Before long, Rick started emailing members of the SEAL community. After getting the nod from Rick, Brad then called the owner of Memory Portraits, President David Dunigan. Brad asked David if he was familiar with the PGR, which he answered in the affirmative. “I explained we wanted the portraits delivered to the three killed in the line of duty and possibly, also to the survivor,” Brad remembered. David was intrigued with the idea, but he told Brad he would need to think more about it. “He said he’d get back to me,” Brad said. “He called back within three minutes. He said he’d supply the portraits to us free of charge.”
Now that everything was in place, it was time for Rick to make the necessary phone calls to get the presentations started. Brad, Rick and several of the local PGR flew to Long Island, New York, in March to make the portrait presentation to the family of Michael Murphy, and what a moving presentation it was. “It was so incredible,” Rick confessed. “These men signed the papers to go to work for the military, but their moms and loved ones did not. Honoring them by presenting a portrait is the least we can do for their ultimate sacrifice.”
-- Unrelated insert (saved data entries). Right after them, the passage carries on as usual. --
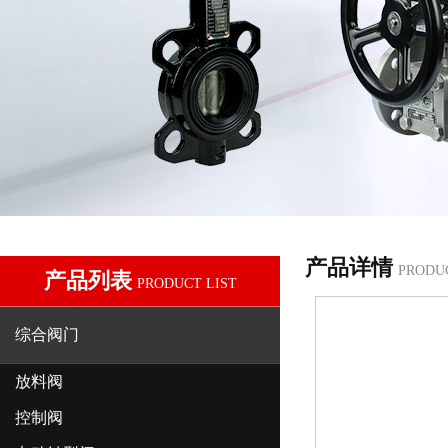
产品详情
PRODU
产品列表
PRODUCT LIST
综合阀门
放料阀
控制阀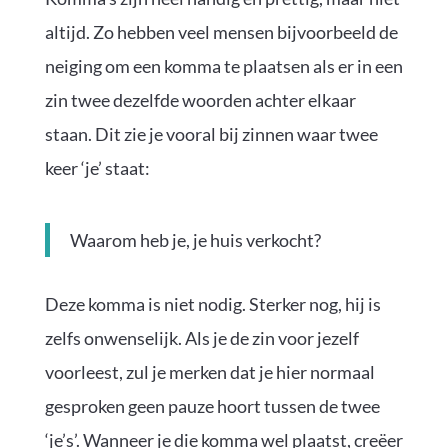
altijd. Zo hebben veel mensen bijvoorbeeld de
neiging om een komma te plaatsen als er in een
zin twee dezelfde woorden achter elkaar
staan. Dit zie je vooral bij zinnen waar twee
keer ‘je’ staat:
Waarom heb je, je huis verkocht?
Deze komma is niet nodig. Sterker nog, hij is
zelfs onwenselijk. Als je de zin voor jezelf
voorleest, zul je merken dat je hier normaal
gesproken geen pauze hoort tussen de twee
‘je’s’. Wanneer je die komma wel plaatst, creëer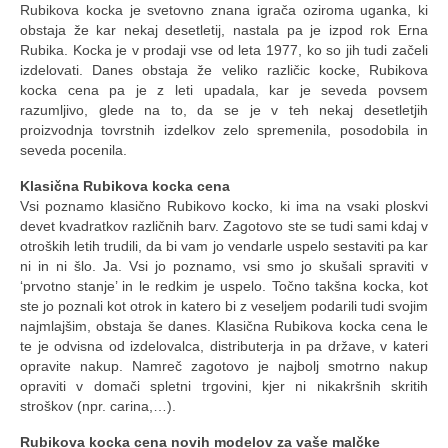
Rubikova kocka je svetovno znana igrača oziroma uganka, ki
obstaja že kar nekaj desetletij, nastala pa je izpod rok Erna
Rubika. Kocka je v prodaji vse od leta 1977, ko so jih tudi začeli
izdelovati. Danes obstaja že veliko različic kocke, Rubikova
kocka cena pa je z leti upadala, kar je seveda povsem
razumljivo, glede na to, da se je v teh nekaj desetletjih
proizvodnja tovrstnih izdelkov zelo spremenila, posodobila in
seveda pocenila.
Klasična Rubikova kocka cena
Vsi poznamo klasično Rubikovo kocko, ki ima na vsaki ploskvi
devet kvadratkov različnih barv. Zagotovo ste se tudi sami kdaj v
otroških letih trudili, da bi vam jo vendarle uspelo sestaviti pa kar
ni in ni šlo. Ja. Vsi jo poznamo, vsi smo jo skušali spraviti v
‘prvotno stanje’ in le redkim je uspelo. Točno takšna kocka, kot
ste jo poznali kot otrok in katero bi z veseljem podarili tudi svojim
najmlajšim, obstaja še danes. Klasična Rubikova kocka cena le
te je odvisna od izdelovalca, distributerja in pa države, v kateri
opravite nakup. Namreč zagotovo je najbolj smotrno nakup
opraviti v domači spletni trgovini, kjer ni nikakršnih skritih
stroškov (npr. carina,…).
Rubikova kocka cena novih modelov za vaše malčke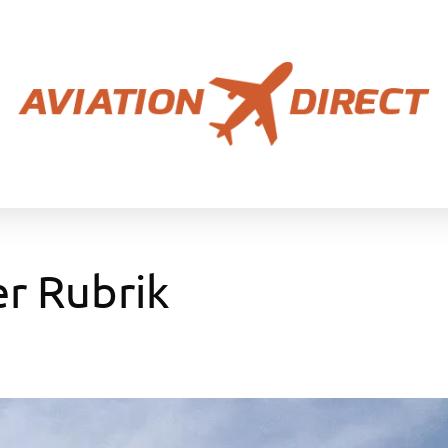
er Rubrik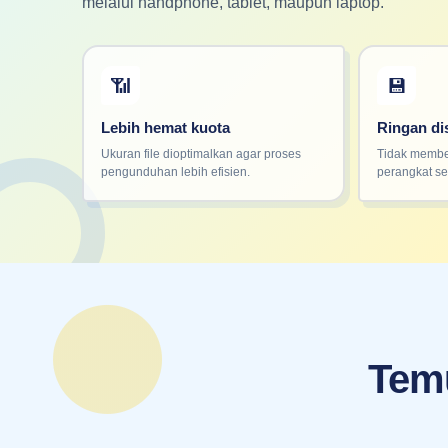
melalui handphone, tablet, maupun laptop.
📶
💾
Lebih hemat kuota
Ringan d
Ukuran file dioptimalkan agar proses
Tidak membe
pengunduhan lebih efisien.
perangkat se
Temu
After this first presentation, David made the gracious offer to provide a portrait to the families of all active-duty military deaths nationwide. He also requested that each portrait be delivered by a PGR representative. On the flight home from New York, Brad was so humbled by the experience. He thought nothing would compare to that first presentation. He soon found out he was wrong when a group traveled to Denver, Colorado, in April to make the presentation to Danny Dietz’s parents. “Cindy Dietz was so gracious,” Brad said, with tears in his eyes. “We were taken aback by her open spirit and her humble nature. We spent the entire day with her. This second trip was every bit as meaningful as the first.”
Cindy shared her son with the group in a very personal way that day, a way only a mother could do. Brad vividly recalls a photograph on a shelf in a curio cabinet that means the world to Cindy. “It was a photo of several guys,” Brad shared. “She told us, ‘This picture is very special to me. These are the Navy SEALS who brought Danny home.’” She shared her heart and soul with the group because she also wants Danny and his brothers to be remembered for the heroes they are. Although Blaine had the initial yearning to do something for the three who lost their lives in the failed U.S. Navy SEALS counter-insurgent mission known as Operation Red Wings, he was unable to make the first two trips. “It was a decision my dad and I made together,” Blaine said. “I was in my junior year in high school at the time. I didn’t want to miss three days of school and then worry about the ‘what-ifs’ if I should get sick and have to miss additional days.”
His goal as a high school senior is to make the next trip. That Saturday started as just another afternoon at the movies — just another father/son outing. Brad and Blaine quickly realized that day would forever change their lives as the depth of the movie rocked their souls to the core. “Little did we know what God had planned for us,” Brad said. “God knew this was going to be our new ministry.” “Every phase of this venture — from Blaine’s desire to the overwhelming response nationwide, has been orchestrated from above,” Rick stated. “These portraits are making a huge difference in keeping loved ones’ memories alive.” Blaine, being the tenderhearted, old soul that he is, feels emotions can be so large at trying times like this that no one wants to talk about their loss, or they’re so large they don’t ever want to forget. “What we are doing now is changing lives and making a difference,” Blaine said. “It’s keeping memories alive.” Blaine and Brad Shotts, Rick Crabb and Wayne Boze honor those who paid the ultimate sacrifice for our freedom.